[Task brief] Transcribe each record as written.

[Saved entries]
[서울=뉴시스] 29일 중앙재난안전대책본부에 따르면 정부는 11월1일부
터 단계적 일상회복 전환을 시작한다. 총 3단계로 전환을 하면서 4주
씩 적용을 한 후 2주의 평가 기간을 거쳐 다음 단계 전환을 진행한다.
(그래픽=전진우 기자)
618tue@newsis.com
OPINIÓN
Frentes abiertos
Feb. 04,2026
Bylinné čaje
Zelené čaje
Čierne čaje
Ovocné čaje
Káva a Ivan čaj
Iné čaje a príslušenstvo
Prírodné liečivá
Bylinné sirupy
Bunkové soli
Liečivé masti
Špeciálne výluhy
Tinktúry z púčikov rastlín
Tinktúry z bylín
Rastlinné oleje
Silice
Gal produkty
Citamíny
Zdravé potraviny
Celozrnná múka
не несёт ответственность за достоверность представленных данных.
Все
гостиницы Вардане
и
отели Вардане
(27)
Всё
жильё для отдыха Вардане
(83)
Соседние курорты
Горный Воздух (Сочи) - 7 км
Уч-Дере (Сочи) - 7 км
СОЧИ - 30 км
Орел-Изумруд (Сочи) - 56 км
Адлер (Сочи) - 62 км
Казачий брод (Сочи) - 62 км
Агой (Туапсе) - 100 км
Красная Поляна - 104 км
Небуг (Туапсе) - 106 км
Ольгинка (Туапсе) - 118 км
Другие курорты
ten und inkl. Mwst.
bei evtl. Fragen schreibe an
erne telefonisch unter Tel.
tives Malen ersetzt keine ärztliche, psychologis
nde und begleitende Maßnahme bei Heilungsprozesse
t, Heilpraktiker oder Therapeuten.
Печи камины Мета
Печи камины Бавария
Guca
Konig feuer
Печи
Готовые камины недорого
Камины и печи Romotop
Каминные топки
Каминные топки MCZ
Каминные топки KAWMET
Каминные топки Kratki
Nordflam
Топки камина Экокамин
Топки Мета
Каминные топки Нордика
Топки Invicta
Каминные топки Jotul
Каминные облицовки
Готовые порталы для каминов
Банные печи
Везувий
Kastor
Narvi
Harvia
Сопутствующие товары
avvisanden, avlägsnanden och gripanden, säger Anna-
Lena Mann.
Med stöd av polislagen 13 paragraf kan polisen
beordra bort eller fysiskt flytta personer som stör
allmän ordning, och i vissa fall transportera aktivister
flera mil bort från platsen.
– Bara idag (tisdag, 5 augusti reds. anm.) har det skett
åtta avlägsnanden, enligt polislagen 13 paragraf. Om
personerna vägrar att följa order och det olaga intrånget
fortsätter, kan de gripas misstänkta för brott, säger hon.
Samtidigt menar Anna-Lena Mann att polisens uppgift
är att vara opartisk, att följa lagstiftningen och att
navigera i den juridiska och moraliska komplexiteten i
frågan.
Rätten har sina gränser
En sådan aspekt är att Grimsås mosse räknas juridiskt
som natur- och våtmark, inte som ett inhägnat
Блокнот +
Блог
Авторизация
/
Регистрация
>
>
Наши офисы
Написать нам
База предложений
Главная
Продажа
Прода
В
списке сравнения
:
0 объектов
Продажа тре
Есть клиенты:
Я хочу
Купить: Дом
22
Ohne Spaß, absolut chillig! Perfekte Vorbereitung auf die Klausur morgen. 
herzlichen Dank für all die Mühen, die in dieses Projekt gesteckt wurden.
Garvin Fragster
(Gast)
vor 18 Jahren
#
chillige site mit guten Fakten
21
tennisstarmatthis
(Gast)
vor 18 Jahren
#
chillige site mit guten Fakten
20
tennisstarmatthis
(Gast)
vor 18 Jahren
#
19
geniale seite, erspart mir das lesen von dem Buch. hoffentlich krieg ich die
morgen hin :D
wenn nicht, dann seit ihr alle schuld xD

[Solution for this exercise]
[서울=뉴시스] 29일 중앙재난안전대책본부에 따르면 정부는 11월1일부
터 단계적 일상회복 전환을 시작한다. 총 3단계로 전환을 하면서 4주
씩 적용을 한 후 2주의 평가 기간을 거쳐 다음 단계 전환을 진행한다.
(그래픽=전진우 기자)
618tue@newsis.com
OPINIÓN
Frentes abiertos
Feb. 04,2026
Bylinné čaje
Zelené čaje
Čierne čaje
Ovocné čaje
Káva a Ivan čaj
Iné čaje a príslušenstvo
Prírodné liečivá
Bylinné sirupy
Bunkové soli
Liečivé masti
Špeciálne výluhy
Tinktúry z púčikov rastlín
Tinktúry z bylín
Rastlinné oleje
Silice
Gal produkty
Citamíny
Zdravé potraviny
Celozrnná múka
не несёт ответственность за достоверность представленных данных.
Все
гостиницы Вардане
и
отели Вардане
(27)
Всё
жильё для отдыха Вардане
(83)
Соседние курорты
Горный Воздух (Сочи) - 7 км
Уч-Дере (Сочи) - 7 км
СОЧИ - 30 км
Орел-Изумруд (Сочи) - 56 км
Адлер (Сочи) - 62 км
Казачий брод (Сочи) - 62 км
Агой (Туапсе) - 100 км
Красная Поляна - 104 км
Небуг (Туапсе) - 106 км
Ольгинка (Туапсе) - 118 км
Другие курорты
ten und inkl. Mwst.
bei evtl. Fragen schreibe an
erne telefonisch unter Tel.
tives Malen ersetzt keine ärztliche, psychologis
nde und begleitende Maßnahme bei Heilungsprozesse
t, Heilpraktiker oder Therapeuten.
Печи камины Мета
Печи камины Бавария
Guca
Konig feuer
Печи
Готовые камины недорого
Камины и печи Romotop
Каминные топки
Каминные топки MCZ
Каминные топки KAWMET
Каминные топки Kratki
Nordflam
Топки камина Экокамин
Топки Мета
Каминные топки Нордика
Топки Invicta
Каминные топки Jotul
Каминные облицовки
Готовые порталы для каминов
Банные печи
Везувий
Kastor
Narvi
Harvia
Сопутствующие товары
avvisanden, avlägsnanden och gripanden, säger Anna-
Lena Mann.
Med stöd av polislagen 13 paragraf kan polisen
beordra bort eller fysiskt flytta personer som stör
allmän ordning, och i vissa fall transportera aktivister
flera mil bort från platsen.
– Bara idag (tisdag, 5 augusti reds. anm.) har det skett
åtta avlägsnanden, enligt polislagen 13 paragraf. Om
personerna vägrar att följa order och det olaga intrånget
fortsätter, kan de gripas misstänkta för brott, säger hon.
Samtidigt menar Anna-Lena Mann att polisens uppgift
är att vara opartisk, att följa lagstiftningen och att
navigera i den juridiska och moraliska komplexiteten i
frågan.
Rätten har sina gränser
En sådan aspekt är att Grimsås mosse räknas juridiskt
som natur- och våtmark, inte som ett inhägnat
Блокнот +
Блог
Авторизация
/
Регистрация
>
>
Наши офисы
Написать нам
База предложений
Главная
Продажа
Прода
В
списке сравнения
:
0 объектов
Продажа тре
Есть клиенты:
Я хочу
Купить: Дом
22
Ohne Spaß, absolut chillig! Perfekte Vorbereitung auf die Klausur morgen. 
herzlichen Dank für all die Mühen, die in dieses Projekt gesteckt wurden.
Garvin Fragster
(Gast)
vor 18 Jahren
#
chillige site mit guten Fakten
21
tennisstarmatthis
(Gast)
vor 18 Jahren
#
chillige site mit guten Fakten
20
tennisstarmatthis
(Gast)
vor 18 Jahren
#
19
geniale seite, erspart mir das lesen von dem Buch. hoffentlich krieg ich die
morgen hin :D
wenn nicht, dann seit ihr alle schuld xD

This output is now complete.